6. The situation in Gaza has widened the gap in economic well-being with the West Bank. The current closure policy due to the illegal takeover of Gaza has eroded its economic backbone in a manner that is difficult to reverse. According to the Palestinian Federation of Industries, the restrictions have led to the suspension of 95% of Gaza’s industrial operations (Table 1). They can access neither the inputs for production nor the crossings to export what they produce, transforming Gaza into a consumer economy driven by public sector salaries and humanitarian assistance only. The agriculture sector has also been badly hit. Nearly 40,000 workers depend on the agriculture sector in Gaza.
Table 1: Industrial Decline in Gaza
Source: PalTrade Presentation to PSCC, July 2007 and recent World Bank interviews with PFI.
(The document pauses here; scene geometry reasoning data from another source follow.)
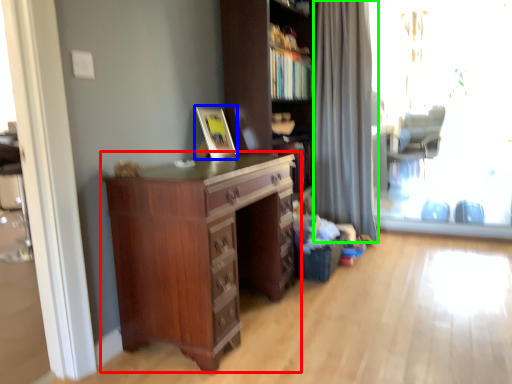 Question: Which object is the farthest from chest of drawers (highlighted by a red box)? Choose among these: picture frame (highlighted by a blue box) or curtain (highlighted by a green box).

Choices:
 (A) picture frame
 (B) curtain

Answer: (B) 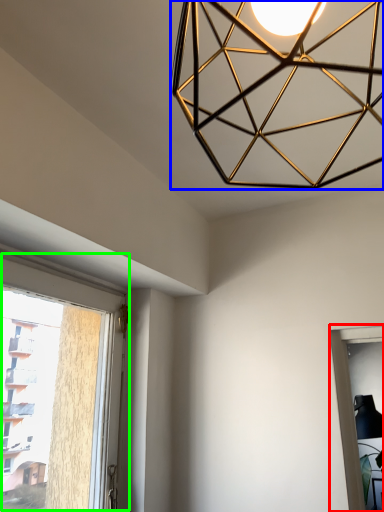 Question: Considering the real-world distances, which object is closest to window (highlighted by a red box)? lamp (highlighted by a blue box) or window (highlighted by a green box).

Choices:
 (A) lamp
 (B) window

Answer: (A) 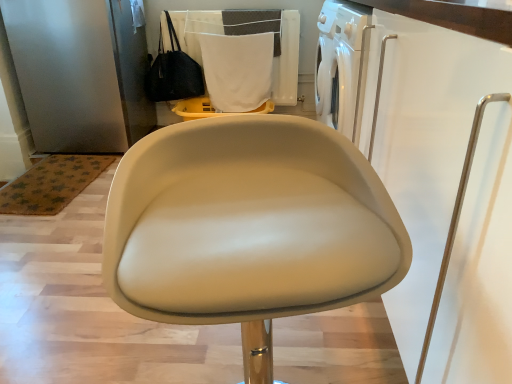 Question: Considering the relative sizes of beige leather chair at center and black leather handbag at upper left in the image provided, is beige leather chair at center thinner than black leather handbag at upper left?

Choices:
 (A) no
 (B) yes

Answer: (A)

Question: Considering the relative positions of beige leather chair at center and black leather handbag at upper left in the image provided, is beige leather chair at center to the left of black leather handbag at upper left from the viewer's perspective?

Choices:
 (A) no
 (B) yes

Answer: (A)

Question: Considering the relative sizes of beige leather chair at center and black leather handbag at upper left in the image provided, is beige leather chair at center smaller than black leather handbag at upper left?

Choices:
 (A) no
 (B) yes

Answer: (A)

Question: Considering the relative sizes of beige leather chair at center and black leather handbag at upper left in the image provided, is beige leather chair at center taller than black leather handbag at upper left?

Choices:
 (A) no
 (B) yes

Answer: (B)

Question: Does beige leather chair at center come behind black leather handbag at upper left?

Choices:
 (A) yes
 (B) no

Answer: (B)

Question: Can you confirm if beige leather chair at center is positioned to the right of black leather handbag at upper left?

Choices:
 (A) yes
 (B) no

Answer: (A)

Question: Is white fabric laundry at upper center touching white fabric at upper center?

Choices:
 (A) yes
 (B) no

Answer: (B)

Question: From the image's perspective, is white fabric laundry at upper center over white fabric at upper center?

Choices:
 (A) no
 (B) yes

Answer: (B)

Question: Is white fabric laundry at upper center facing away from white fabric at upper center?

Choices:
 (A) no
 (B) yes

Answer: (B)

Question: Can you confirm if white fabric laundry at upper center is taller than white fabric at upper center?

Choices:
 (A) no
 (B) yes

Answer: (A)

Question: From the image's perspective, is white fabric laundry at upper center beneath white fabric at upper center?

Choices:
 (A) yes
 (B) no

Answer: (B)

Question: Considering the relative positions of white fabric laundry at upper center and white fabric at upper center in the image provided, is white fabric laundry at upper center to the left of white fabric at upper center from the viewer's perspective?

Choices:
 (A) yes
 (B) no

Answer: (A)

Question: From the image's perspective, is black leather handbag at upper left under beige leather chair at center?

Choices:
 (A) no
 (B) yes

Answer: (A) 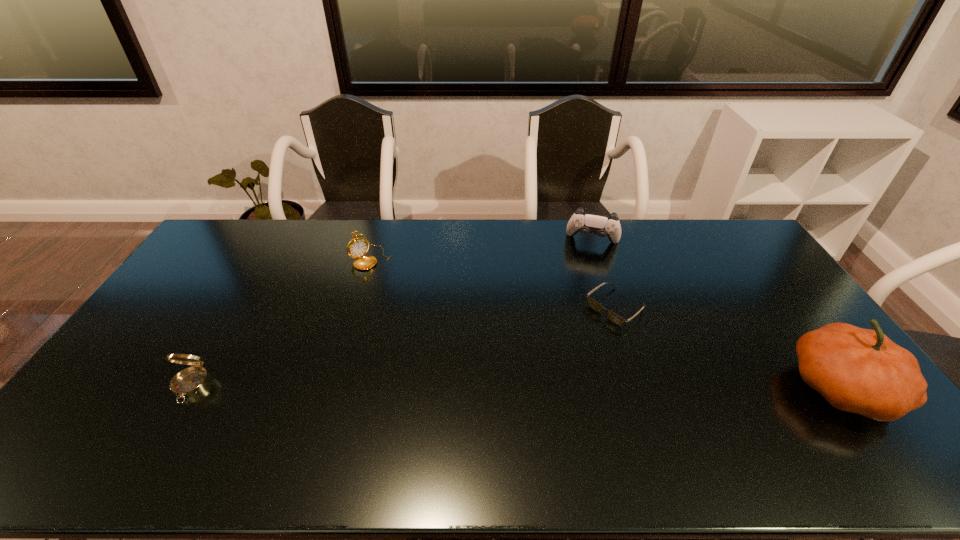 The height and width of the screenshot is (540, 960). I want to click on vacant space on the desktop that is between the compass and the tallest object and is positioned on the face of the pocket watch, so click(x=492, y=387).

At what (x,y) coordinates should I click in order to perform the action: click on vacant spot on the desktop that is between the leftmost object and the pumpkin and is positioned on the front-facing side of the third nearest object. Please return your answer as a coordinate pair (x, y). This screenshot has height=540, width=960. Looking at the image, I should click on (515, 387).

Identify the location of vacant space on the desktop that is between the leftmost object and the tallest object and is positioned on the front-facing side of the control. The height and width of the screenshot is (540, 960). (566, 387).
1 Source: original data from Industrial associations in Gaza reported to PalTrade
2. Source: Recent World Bank interviews with the Palestinian Federation of Industries
7. With one of the highest population growth rates in the world- nearly 4 percent per annum- there is a persistent need to accommodate new workers in the labor force. To compensate for the shrinking private sector and the loss of employment opportunities in Israel, the PA has attempted to provide for the rapidly growing population by increasing social transfers and becoming the employer of last resort. The number of Palestinians working in Israel or its settlements fell from 116,000 in 2000 to less than 64,000 in the first half of 2007. To compensate for this, PA employment increased from 114,940 to 150,290, not including contractors and part-time workers (Figure 2). This, along with various increases in salaries, raised the wages by 80% between 1999 and 2007. Thus, government efforts to alleviate the effects of the economic crisis have led to an unsustainable fiscal situation.
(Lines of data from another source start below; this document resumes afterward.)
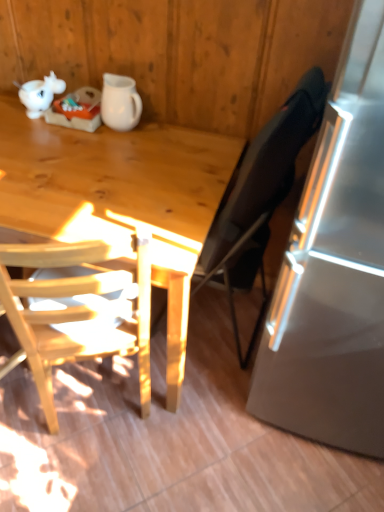 Question: Is light wood desk at left at the left side of light wood chair at left, arranged as the 2th chair when viewed from the right?

Choices:
 (A) no
 (B) yes

Answer: (B)

Question: From the image's perspective, would you say light wood desk at left is shown under light wood chair at left, arranged as the 2th chair when viewed from the right?

Choices:
 (A) no
 (B) yes

Answer: (A)

Question: Can you confirm if light wood desk at left is positioned to the right of light wood chair at left, arranged as the 2th chair when viewed from the right?

Choices:
 (A) yes
 (B) no

Answer: (B)

Question: Is light wood desk at left further to camera compared to light wood chair at left, arranged as the 2th chair when viewed from the right?

Choices:
 (A) yes
 (B) no

Answer: (A)

Question: From the image's perspective, is light wood desk at left located above light wood chair at left, arranged as the 2th chair when viewed from the right?

Choices:
 (A) yes
 (B) no

Answer: (A)

Question: Is light wood desk at left in contact with light wood chair at left, positioned as the 1th chair in left-to-right order?

Choices:
 (A) yes
 (B) no

Answer: (B)

Question: Is light wood chair at left, positioned as the 1th chair in left-to-right order, facing towards white matte pitcher at upper center?

Choices:
 (A) yes
 (B) no

Answer: (A)

Question: From the image's perspective, does light wood chair at left, positioned as the 1th chair in left-to-right order, appear lower than white matte pitcher at upper center?

Choices:
 (A) yes
 (B) no

Answer: (A)

Question: From the image's perspective, is light wood chair at left, positioned as the 1th chair in left-to-right order, located above white matte pitcher at upper center?

Choices:
 (A) yes
 (B) no

Answer: (B)

Question: Is light wood chair at left, positioned as the 1th chair in left-to-right order, in front of white matte pitcher at upper center?

Choices:
 (A) yes
 (B) no

Answer: (A)

Question: Can you confirm if light wood chair at left, positioned as the 1th chair in left-to-right order, is shorter than white matte pitcher at upper center?

Choices:
 (A) yes
 (B) no

Answer: (B)

Question: From a real-world perspective, is light wood chair at left, positioned as the 1th chair in left-to-right order, on white matte pitcher at upper center?

Choices:
 (A) no
 (B) yes

Answer: (A)

Question: Does light wood chair at left, positioned as the 1th chair in left-to-right order, come behind black fabric chair at right, which is counted as the first chair, starting from the right?

Choices:
 (A) no
 (B) yes

Answer: (A) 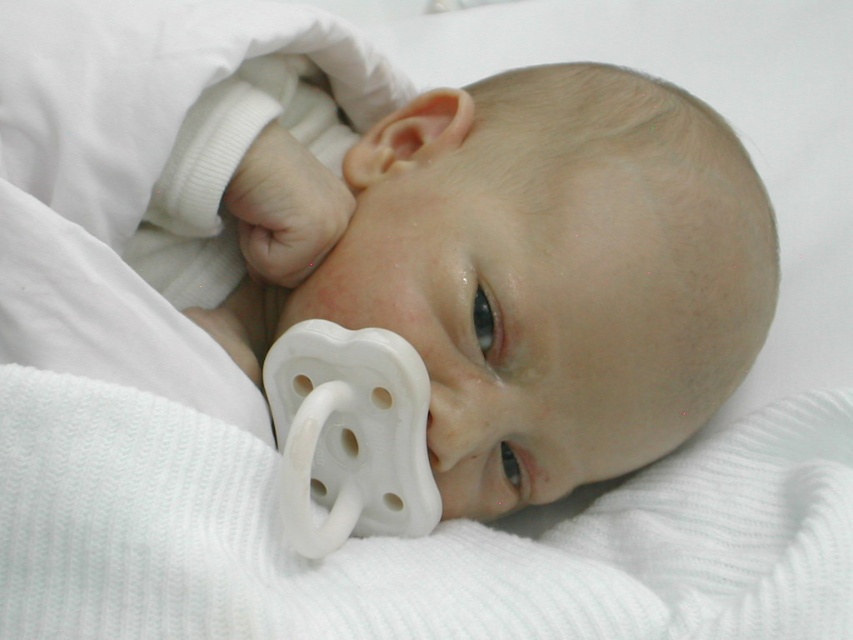 You are a photographer setting up for a baby photo shoot. The baby is lying on a soft surface with a white ribbed blanket at center. You want to focus on the baby while ensuring the blanket is still visible in the frame. Based on the distance, will the blanket be in focus if you set your camera to focus on the baby?

The white ribbed blanket at center is 22.06 inches away from the camera. If the camera is focused on the baby, the blanket will likely be in focus as it is at the same distance as the baby, assuming the depth of field is sufficient.

You are a photographer trying to capture a close shot of the baby. You need to focus on the white ribbed blanket at center and the white rubber pacifier at center. Which object should you adjust your focus on first if you want to ensure both are in focus, considering their size in the frame?

The white ribbed blanket at center is taller than the white rubber pacifier at center, so you should focus on the white ribbed blanket at center first as it occupies more space in the frame.

You are a photographer positioned at the center of the room. You need to capture a close shot of the white ribbed blanket at center. Based on its position, which direction should you move to get closer to it?

The white ribbed blanket at center is located at point (x=405, y=540), so you should move towards the lower right direction to get closer to it. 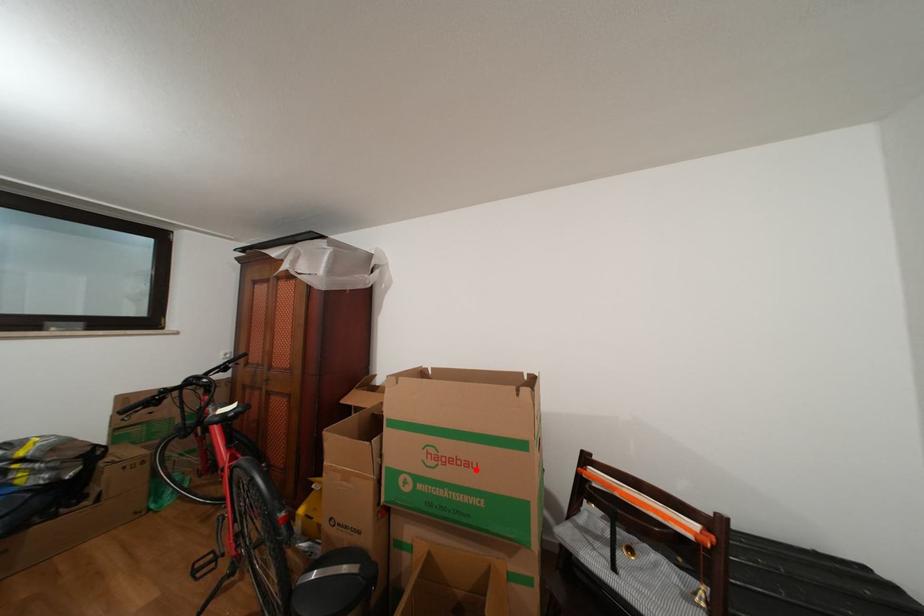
Figure 2: PA Employment vs. Employment in Israel
Source: PCBS and World Bank staff calculations
8. The government budget, which was in surplus in 1999 when the economy was growing, is expected to have a fiscal gap for recurrent and capital expenditures of around $1.8 billion in 2008. The PA has announced a Palestinian Reform and Development Plan (PRDP) to increase revenues, reduce expenditures, and introduce sector reforms to enhance efficiency. But even with these measures and assuming resumed economic growth, the fiscal gap for recurrent expenditures alone is projected to remain high, at around $1.25 billion.
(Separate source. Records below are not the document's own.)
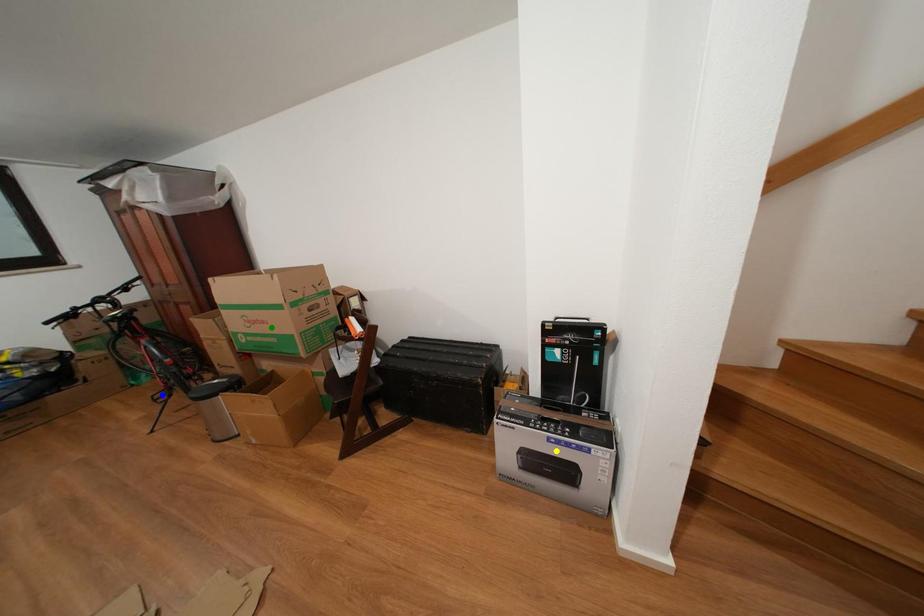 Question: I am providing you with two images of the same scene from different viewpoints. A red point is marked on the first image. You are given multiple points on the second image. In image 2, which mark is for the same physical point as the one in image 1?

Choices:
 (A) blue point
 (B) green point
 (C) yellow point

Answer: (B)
9. In addition to PA reforms, the defining factors for the WB&G economy remain settlement growth and movement and access restrictions related to Israeli security concerns, which have fragmented the economy into disconnected cantons. In the West Bank, the number of checkpoints increased from 376 in August 2005 to 580 in early 2008. There are currently 149 settlements in the West Bank, including East Jerusalem, and roughly 100 outposts that lack Israeli government approval. The Settlement population has risen to approximately 450,000, 63% more than during the Oslo Accord period in 1993. Some 38% of the West Bank has been confiscated for current or future settlements, outposts, closed military areas, municipal boundaries, and settlement regional jurisdiction. Palestinians without special permits are restricted from important agricultural areas in the Jordan valley, and producers are cutoff from the East Jerusalem market. Recently, the GoI has established five crossing points along the Separation Barrier to transfer commercial goods between Israel and the West Bank. The crossing points use a back-to-back cargo transfer system similar to the one for crossing into Gaza. With over 95% of Palestinian trade being through or destined to Israel, these crossings are unlikely to accommodate the current volume of traffic between Israel and the West Bank without creating additional delays and costs. Given this difficult environment, the chances of WB&G to achieve most of the Millennium Development Goals (MDGs) by 2015 have become a major challenge (Box 1).